PROPOSAL

Data representativity, similarity, and diversity

Supervisors: Veronika Cheplygina
Semester: Spring 2025
Tags: machine learning, medical imaging, data analysis, meta-research

Machine learning methods are often evaluated on benchmark datasets, in computer vision, medical imaging, NLP and other fields. In such evaluation, researchers often describe the data as being:

representative, for example based on the distribution of ages of the patients mirroring the world population,
similar, for example because both dataset contain pictures of animals
diverse, for example because data was collected from multiple countries

Recent research shows, the concepts of representativity, similarity, and diversity, are not strictly defined, and different notions might be used by different researchers. Therefore, such statements can have large implications for the conclusions drawn from the research.
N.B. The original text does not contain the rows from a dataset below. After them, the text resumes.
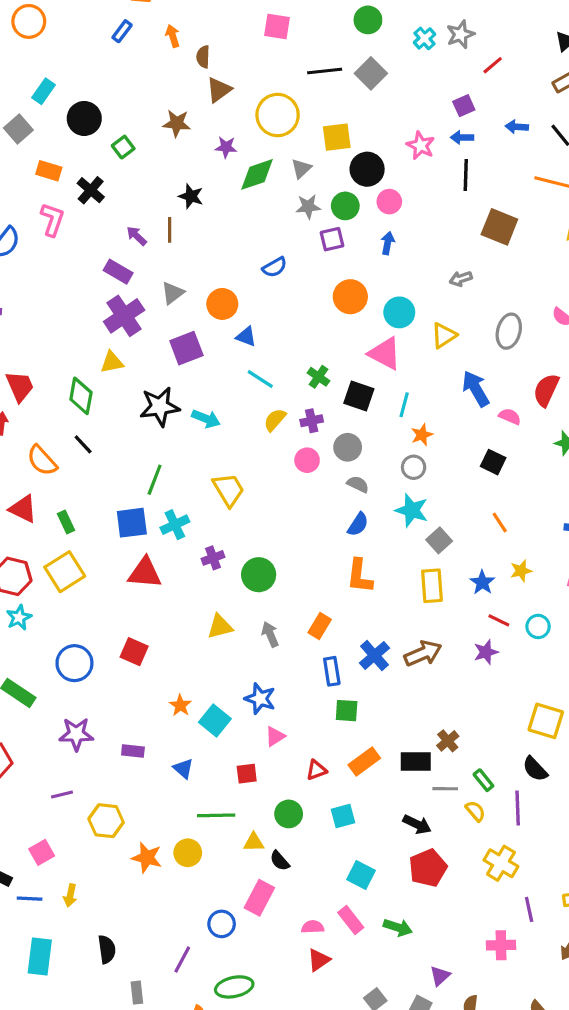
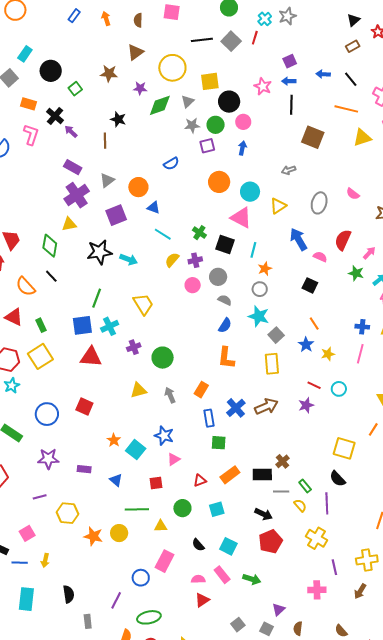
brown semicircle: (203, 57) -> (138, 20), moved
red line: (493, 65) -> (255, 38), moved, turned -32
purple arrow: (137, 236) -> (71, 131), moved
blue star: (482, 582) -> (306, 345), moved
black semicircle: (280, 861) -> (198, 545), moved

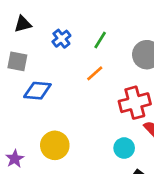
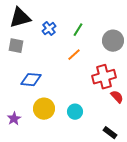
black triangle: (23, 24) -> (20, 18), size x1.6
blue diamond: (37, 91) -> (31, 80), moved
cyan circle: (124, 148) -> (75, 112), moved

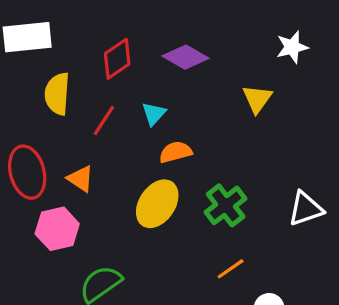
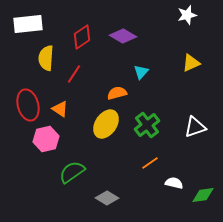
white star: (292, 47) -> (187, 15), moved
yellow triangle: (257, 99) -> (191, 63), moved, turned 30
cyan triangle: (154, 114) -> (141, 72), moved

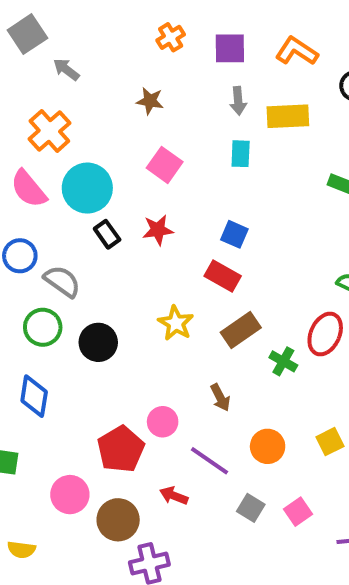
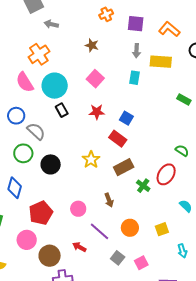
gray arrow: (66, 69) -> (51, 24), turned -32
red star: (158, 230) -> (97, 112), moved
red pentagon: (121, 449) -> (41, 213), moved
The goal of the project would be to create a dataset of how these concepts are represented in recent ML papers, and analyze differences for example across different years or conferences.

Groups of 2+ students (from any study program, mixed groups are welcome) preferred.

References:

Cheplygina, V. (2019). Cats or CAT scans: Transfer learning from natural or medical image source data sets?. Current Opinion in Biomedical Engineering, 9, 21-27.
Zhao, D., Andrews, J. T., Papakyriakopoulos, O., & Xiang, A. (2024). Position: Measure Dataset Diversity, Don’t Just Claim It. arXiv preprint arXiv:2407.08188.
Clemmensen, L. H., & Kjærsgaard, R. D. (2022). Data representativity for machine learning and AI systems. arXiv preprint arXiv:2203.04706.